TASK TO COMPLETE - Only the number should be given: how many lines below contain "cache".
EXERCISE DATA START
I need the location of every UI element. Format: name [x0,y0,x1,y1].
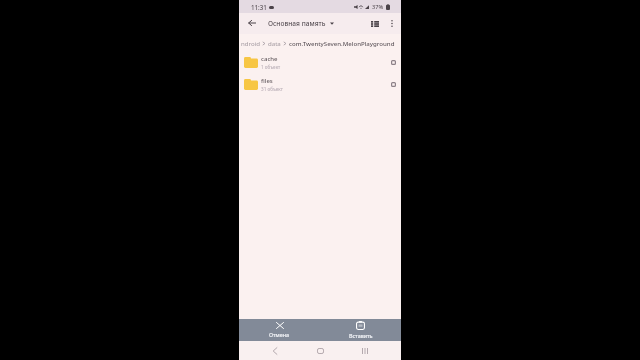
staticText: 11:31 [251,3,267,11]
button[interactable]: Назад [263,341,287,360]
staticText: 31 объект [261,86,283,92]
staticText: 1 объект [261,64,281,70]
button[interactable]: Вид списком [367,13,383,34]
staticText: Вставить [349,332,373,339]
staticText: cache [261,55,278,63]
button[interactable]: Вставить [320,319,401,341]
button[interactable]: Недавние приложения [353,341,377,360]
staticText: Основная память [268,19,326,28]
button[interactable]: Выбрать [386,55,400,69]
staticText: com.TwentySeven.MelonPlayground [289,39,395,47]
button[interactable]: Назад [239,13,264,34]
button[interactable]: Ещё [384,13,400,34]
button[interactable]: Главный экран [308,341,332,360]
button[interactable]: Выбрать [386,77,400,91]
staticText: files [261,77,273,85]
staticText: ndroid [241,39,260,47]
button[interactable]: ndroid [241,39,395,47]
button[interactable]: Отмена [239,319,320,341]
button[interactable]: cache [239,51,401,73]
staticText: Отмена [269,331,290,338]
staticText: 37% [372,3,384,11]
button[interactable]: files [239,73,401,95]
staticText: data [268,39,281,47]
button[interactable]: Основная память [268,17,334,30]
EXERCISE DATA END
EXERCISE DATA START
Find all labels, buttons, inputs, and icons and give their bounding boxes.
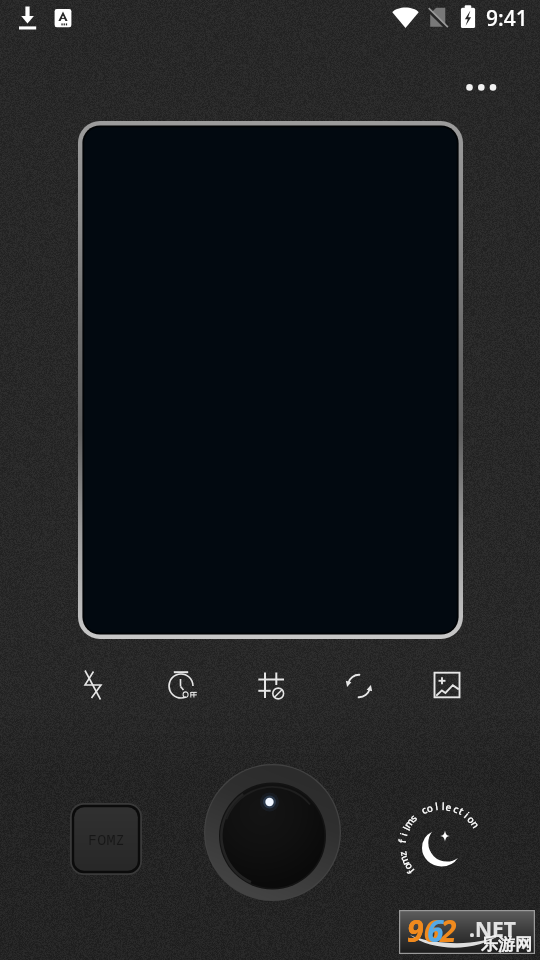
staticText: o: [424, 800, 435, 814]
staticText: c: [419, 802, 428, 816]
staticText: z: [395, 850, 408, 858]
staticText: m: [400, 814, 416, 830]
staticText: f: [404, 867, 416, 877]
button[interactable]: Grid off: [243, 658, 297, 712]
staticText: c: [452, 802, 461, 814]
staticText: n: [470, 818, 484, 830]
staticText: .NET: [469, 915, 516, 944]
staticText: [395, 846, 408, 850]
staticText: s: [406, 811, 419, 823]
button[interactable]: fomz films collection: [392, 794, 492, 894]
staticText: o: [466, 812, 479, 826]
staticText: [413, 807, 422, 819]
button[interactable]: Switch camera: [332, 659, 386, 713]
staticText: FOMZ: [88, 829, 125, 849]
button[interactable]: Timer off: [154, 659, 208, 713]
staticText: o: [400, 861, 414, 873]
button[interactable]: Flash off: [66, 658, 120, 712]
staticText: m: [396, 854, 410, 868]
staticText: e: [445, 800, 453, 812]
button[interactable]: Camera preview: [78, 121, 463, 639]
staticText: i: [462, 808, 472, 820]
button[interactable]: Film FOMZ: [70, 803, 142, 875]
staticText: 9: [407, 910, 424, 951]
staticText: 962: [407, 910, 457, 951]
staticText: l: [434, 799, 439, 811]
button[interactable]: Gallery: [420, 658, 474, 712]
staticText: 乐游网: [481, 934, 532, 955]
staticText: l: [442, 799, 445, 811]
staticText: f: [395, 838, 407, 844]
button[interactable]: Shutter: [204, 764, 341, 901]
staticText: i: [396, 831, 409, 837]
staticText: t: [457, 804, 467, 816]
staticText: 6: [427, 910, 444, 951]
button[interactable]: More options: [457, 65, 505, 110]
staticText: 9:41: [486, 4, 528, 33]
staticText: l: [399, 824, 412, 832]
EXERCISE DATA END
TASK ANSWER - 2